Los objetivos de los defensores eran infligir el máximo número de bajas a las fuerzas estadounidenses, retrasar el uso del puerto de Manila por parte de la Armada estadounidense e inutilizar la ciudad para fines militares, civiles o políticos. Los japoneses comenzaron a desarrollar una extensa red defensiva centrada en el distrito de Intramuros. Este distrito, con sus altas murallas y fosos, albergaba varios edificios gubernamentales de piedra y hormigón en sus alrededores, ocupados por la Armada Imperial Japonesa. Dado que Manila se encuentra en una zona sísmica, muchos de los edificios ya estaban reforzados para evitar derrumbes, lo que benefició a los defensores. Estos edificios se reforzaron aún más con sacos de arena en los techos, tapiando puertas y ventanas, y con fosos excavados en las paredes para permitir el fuego en las vías de acceso. Estos edificios solían estar conectados mediante túneles subterráneos o a través del sistema de alcantarillado existente , que también se utilizaba para almacenar suministros. Estos puntos fuertes defensivos anularon las ventajas estadounidenses en potencia de fuego y apoyo aéreo.

A lo largo del límite sur de la ciudad, los japoneses construyeron una línea defensiva, de este a oeste, llamada la Línea Genko . Esta línea proporcionaba una defensa en profundidad contra un ataque desde el sur y consistía en campos de minas, fortines y cañones antiaéreos y navales reconvertidos, creando una red casi impenetrable de fuegos superpuestos. Los preparativos adicionales incluyeron la creación de una pista de aterrizaje a lo largo del bulevar Dewey con árboles talados, así como el emplazamiento de más de 350 cañones antiaéreos y de doble propósito por toda la ciudad, algunos de los cuales provenían de barcos hundidos en la bahía de Manila.

Esquema de maniobra

El 3 de febrero de 1945, la 1.ª División de Caballería y la 37.ª División de Infantería avanzaron sobre Manila desde el norte, mientras que la 11.ª División Aerotransportada avanzó desde el sur hacia la Línea Genko, aislando eficazmente la ciudad del resto de las fuerzas japonesas en Luzón. Las fuerzas estadounidenses planeaban tomar centros de gravedad civiles clave, evitando el importante bastión japonés en Intramuros. Los defensores japoneses esperaban detener el avance de la 11.ª División Aerotransportada hacia el norte a lo largo de la barrera este-oeste de la Línea Genko, mientras realizaban una defensa en profundidad contra la fuerza estadounidense, mucho mayor, que atacaba desde el norte, atrayendo a los atacantes hacia la ciudad e infligiendo el máximo daño posible.

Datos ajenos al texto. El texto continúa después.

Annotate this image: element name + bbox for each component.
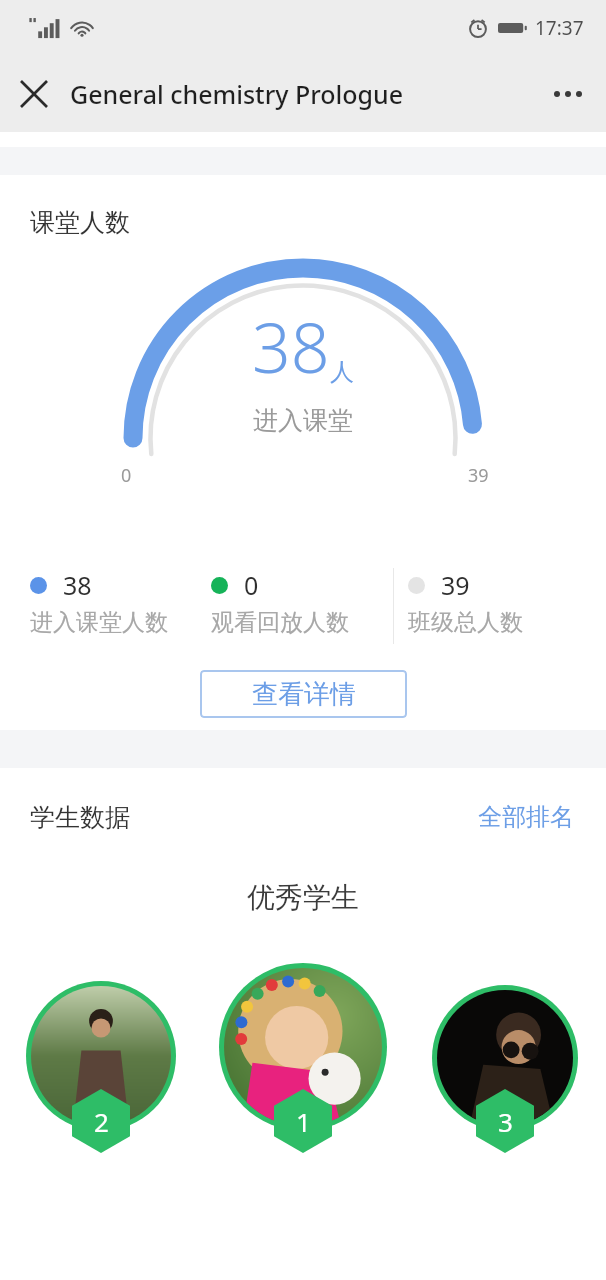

La fuerza norteamericana capturó rápidamente las afueras del norte de Manila, pero fue detenida cuando los defensores japoneses volaron un puente clave sobre el río Pásig. La 1.ª División de Caballería se desvió hacia el este para capturar la vital presa de Novaliches, el embalse de San Juan y los filtros de agua de Balara, que abastecían de agua potable a la ciudad y a su población. Mientras tanto, la 37.ª División de Infantería comenzó a cruzar el río Pásig bajo intenso fuego para asegurar su posición en la otra orilla y capturar la principal central eléctrica de Manila, en la isla Provisor. Mientras la 37.ª División de Infantería comenzaba a despejar los puntos fuertes japoneses en la orilla sur del Pásig, la 1.ª División de Caballería se desplazó hacia el oeste para asegurar el puerto.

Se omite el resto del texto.